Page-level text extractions
Start of Block

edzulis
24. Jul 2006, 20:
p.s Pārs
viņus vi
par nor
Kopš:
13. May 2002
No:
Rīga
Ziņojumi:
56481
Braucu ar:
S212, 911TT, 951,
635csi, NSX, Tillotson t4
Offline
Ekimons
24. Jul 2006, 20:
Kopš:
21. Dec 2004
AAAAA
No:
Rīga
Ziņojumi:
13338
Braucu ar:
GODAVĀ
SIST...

End of Block

▸ **Task instructions**:
The answer consists of every entry, returned exactly.

▸ **Solved problem**:
edzulis
24. Jul 2006, 20:
p.s Pārs
viņus vi
par nor
Kopš:
13. May 2002
No:
Rīga
Ziņojumi:
56481
Braucu ar:
S212, 911TT, 951,
635csi, NSX, Tillotson t4
Offline
Ekimons
24. Jul 2006, 20:
Kopš:
21. Dec 2004
AAAAA
No:
Rīga
Ziņojumi:
13338
Braucu ar:
GODAVĀ
SIST...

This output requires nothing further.